O lado de quem é multado
Em relação às empresas que são multadas, o coordenador do Conselho de Meio Ambiente da Federação das Indústrias do Estado do Rio Grande do Sul (Fiergs), Newton Battastini, defende que as infrações sejam dimensionadas pelo dano e pelo porte da empresa, priorizando o diálogo para chegar a um acordo. O coordenador diz que sabe de recursos que duraram de dois a quatro anos até que todos os trâmites tivessem sido realizados e ressalta que, após esse processo, a multa é reajustada de acordo com o índice apontado pelo órgão.
Não adianta ser multado, a gente sempre tem que ter uma solução para que não venha a ocorrer novamente. A gente tem que cuidar para que não reincida, isso aí é um pouco mais delicado
NEWTON BATTASTINI
Coordenador do Conselho de Meio Ambiente da Fiergs
Para Battastini, o direito de questionar a interpretação do fiscal faz com que a maioria das empresas recorra para tentar resolver a questão.
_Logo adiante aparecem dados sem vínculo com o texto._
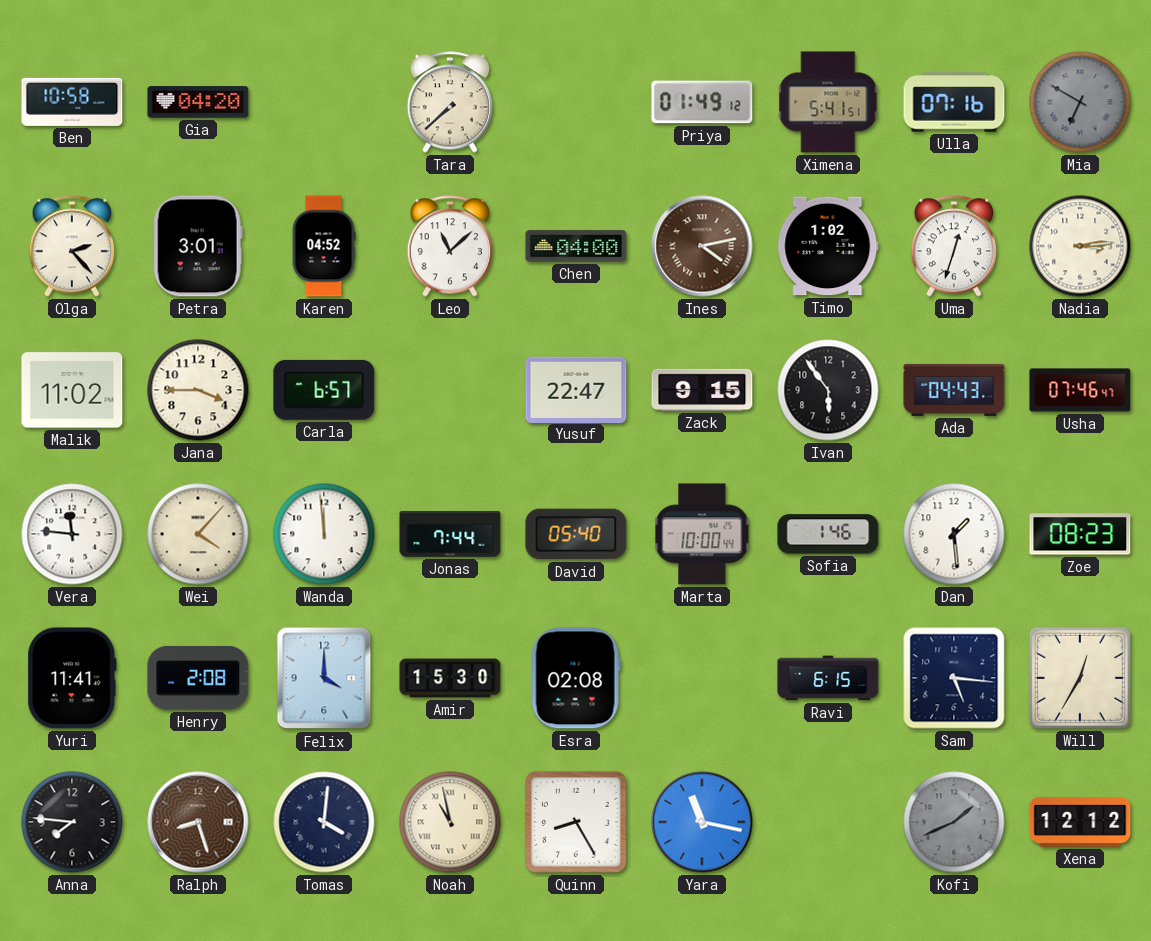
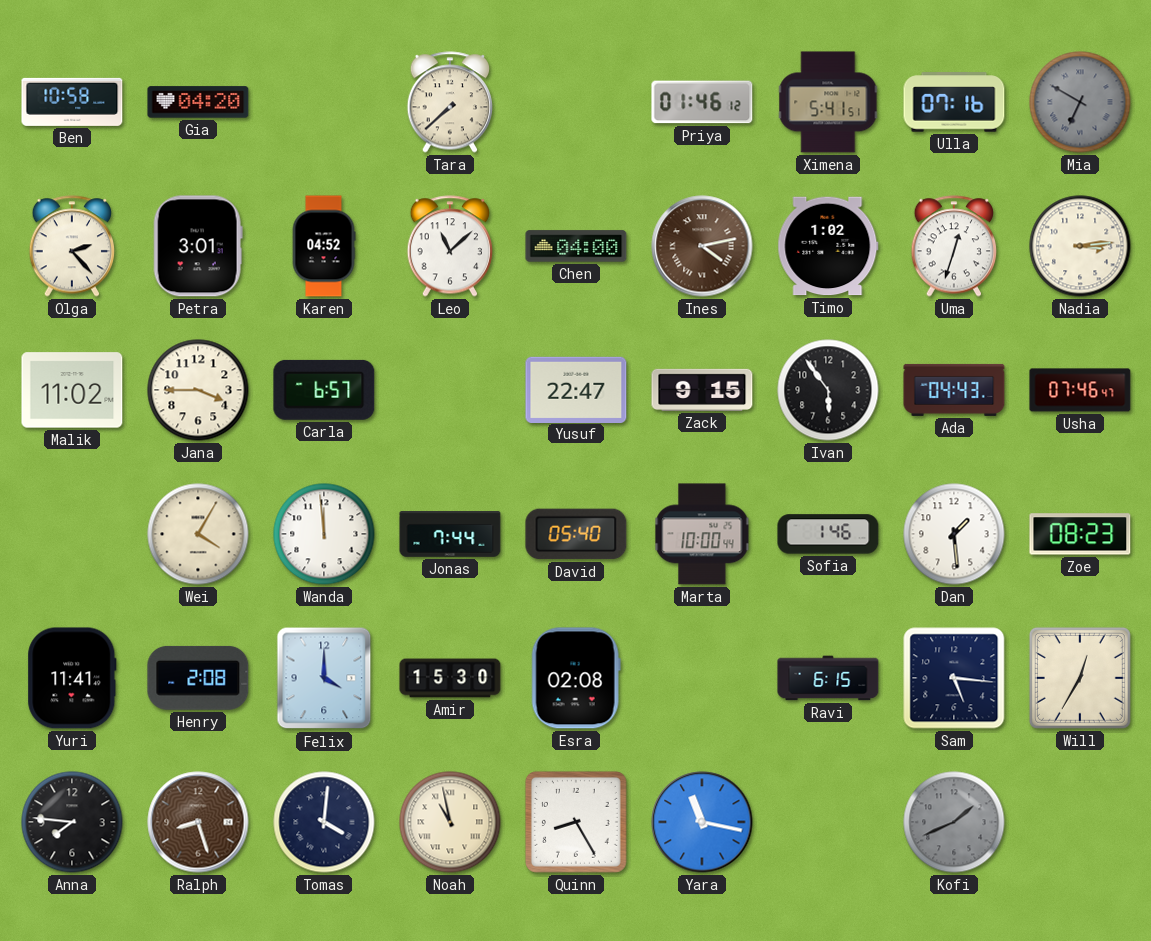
Priya: 01:49 -> 01:46
Vera: 11:46 -> none
Wei: 4:07 -> 4:05
Xena: 12:12 -> none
Ele acredita que o ideal seria ter uma fiscalização orientativa, exceto em casos de acidentes ambientais, em que a empresa deve justificar o que aconteceu.
— Não adianta ser multado, a gente sempre tem que ter uma solução para que não venha a ocorrer novamente. A gente tem que cuidar para que não reincida, isso aí é um pouco mais delicado — defende Battastini.
O advogado especialista em direito ambiental Mauricio Fernandes concorda e critica os critérios adotados para estabelecer os valores das multas, afirmando que muitas infrações são geradas por falta de conhecimento do infrator:
— O órgão ambiental deveria ser um parceiro para que a produção seja compatível com a preservação. A gente vê casos em que uma orientação poderia resolver.